Whole-genome comparisons within the genus Drosophila indicate that, in striking contrast to recognition molecules that trigger the humoral response, recognition molecules that initiate the cellular response show abundant evidence of adaptive evolution. Deeper investigation of the Tep gene family reveals that adaptive evolution extends beyond Drosophila to include mosquitoes and Daphnia, and demonstrates extant functional variation in a mosquito Tep gene. The signals of adaptive evolution suggest that these recognition molecules interact with evolutionarily labile pathogen motifs or that, like signalling molecules in humoral defence, they are potentially subject to interference by pathogen-produced proteins.

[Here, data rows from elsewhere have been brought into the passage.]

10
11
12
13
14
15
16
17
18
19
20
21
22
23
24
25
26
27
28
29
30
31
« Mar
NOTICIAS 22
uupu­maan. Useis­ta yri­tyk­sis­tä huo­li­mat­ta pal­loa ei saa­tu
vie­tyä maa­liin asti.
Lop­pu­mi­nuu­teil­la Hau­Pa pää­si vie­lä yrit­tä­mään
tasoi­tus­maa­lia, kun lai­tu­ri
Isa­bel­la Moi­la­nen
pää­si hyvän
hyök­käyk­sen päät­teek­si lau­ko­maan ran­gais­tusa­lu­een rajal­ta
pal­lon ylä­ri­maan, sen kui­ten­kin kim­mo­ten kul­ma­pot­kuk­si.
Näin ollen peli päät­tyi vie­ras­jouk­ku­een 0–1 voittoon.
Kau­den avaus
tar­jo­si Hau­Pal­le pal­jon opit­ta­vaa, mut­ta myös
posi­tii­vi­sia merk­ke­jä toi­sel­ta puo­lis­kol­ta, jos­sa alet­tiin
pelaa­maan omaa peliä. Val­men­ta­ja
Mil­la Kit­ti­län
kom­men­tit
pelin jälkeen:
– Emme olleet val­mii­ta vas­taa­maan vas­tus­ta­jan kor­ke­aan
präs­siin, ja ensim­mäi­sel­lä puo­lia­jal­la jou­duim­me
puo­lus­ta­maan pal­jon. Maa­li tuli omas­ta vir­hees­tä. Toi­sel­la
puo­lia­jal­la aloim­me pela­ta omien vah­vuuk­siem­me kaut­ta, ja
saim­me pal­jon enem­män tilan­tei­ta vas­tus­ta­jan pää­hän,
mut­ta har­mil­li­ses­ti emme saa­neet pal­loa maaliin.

The diverse evolutionary trajectories of various genes in the insect immune response (Figure 13.2) can be interpreted in light of their molecular functions and interactions with pathogens. Pathogen-recognition molecules that stimulate the humoral response interact with highly conserved microbial cell-wall components. Although obligate pathogens are sometimes able to reduce their cell walls to escape detection, most microbes are evolution-arily constrained because they must also be able to persist in non-infectious environments. Similarly, there may be few ways in which microbes can evolve resistance to AMPs, especially when host insects simultaneously employ multiple peptides with distinct activities. If there is little adaptation in pathogens to escape host humoral recognition and antibiotic killing, then it may be expected that there would be little indication of adaptive amino acid evolution in the host genes over short evolutionary time. Both humoral recognition factors and AMPs exhibit rapid rates of genomic duplication and deletion, and in some taxa duplication is coupled with a burst of amino acid diversification that presumably increases breadth of function.

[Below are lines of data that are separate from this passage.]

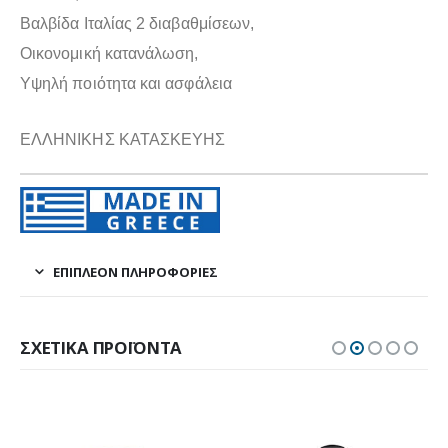
Βαλβίδα Ιταλίας 2
διαβαθμίσεων,
Οικονομική κατανάλωση,
Υψηλή ποιότητα και ασφάλεια
ΕΛΛΗΝΙΚΗΣ ΚΑΤΑΣΚΕΥΗΣ
ΕΠΙΠΛΈΟΝ ΠΛΗΡΟΦΟΡΊΕΣ
ΣΧΕΤΙΚΆ ΠΡΟΪΌΝΤΑ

In contrast, signal transduction proteins in the humoral immune response are largely maintained in strict orthology across insect species, but frequently show indications of adaptive amino acid evolution within species. A hypothesized explanation is that the strong maintenance of orthology in these pathways makes them attractive targets for immune suppression by generalist pathogens. This may be a particularly successful strategy for microbes that are unable to evade or resist the recognition and microbicidal stages of humoral immunity. Gene duplication and diversification are not commonly observed here, perhaps because this is not a successful strategy for escaping pathogen interference. Genomic retention of a duplicated gene that can be manipulated by pathogens would be detrimental because host signalling function would be impaired. Instead, rapid fixation of amino acid 'escape' variants in signalling genes seems to be the most effective host strategy, and coordinate compensatory mutation in physically interacting proteins may amplify the signal of adaptive evolution in this functional category.

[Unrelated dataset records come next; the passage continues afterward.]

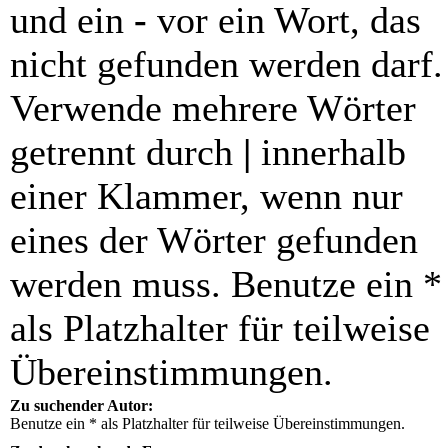
und ein
-
vor ein Wort, das
nicht gefunden werden darf.
Verwende mehrere Wörter
getrennt durch
|
innerhalb
einer Klammer, wenn nur
eines der Wörter gefunden
werden muss. Benutze ein *
als Platzhalter für teilweise
Übereinstimmungen.
Zu suchender Autor:
Benutze ein * als Platzhalter für teilweise Übereinstimmungen.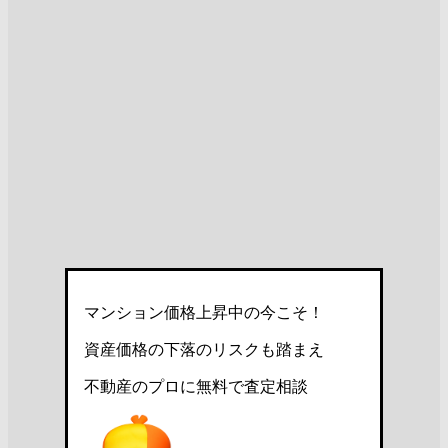
マンション価格上昇中の今こそ！
資産価格の下落のリスクも踏まえ
不動産のプロに無料で査定相談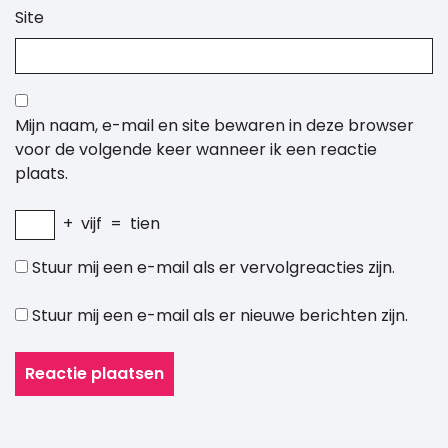
Site
Mijn naam, e-mail en site bewaren in deze browser
voor de volgende keer wanneer ik een reactie
plaats.
+
vijf
=
tien
Stuur mij een e-mail als er vervolgreacties zijn.
Stuur mij een e-mail als er nieuwe berichten zijn.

Recognition factors and opsonins in the cellular immune response evolve by adaptive amino acid evolution and frequent genomic turnover. In general, little is known about the specific activities and recognition profiles of these genes, making it difficult to interpret the evolutionary patterns in a functional context. The evolutionary genetics, however, do lead to functional predictions, including that the cellular recognition factors bind evolutionarily labile pathogen epitopes or are subject to pathogen interference, both of which could drive rapid amino acid evolution. At the moment, virtually nothing is known about the molecular evolution or population genetics of host genes that drive phagocytosis after pathogen recognition. Microbes are capable of manipulating host cells both to promote and inhibit phagocytic uptake (Schmid-Hempel, 2008), leading to the prediction that genes encoding the machinery of phagocytosis will, like genes in humoral signalling pathways, show abundant evidence of adaptive evolution.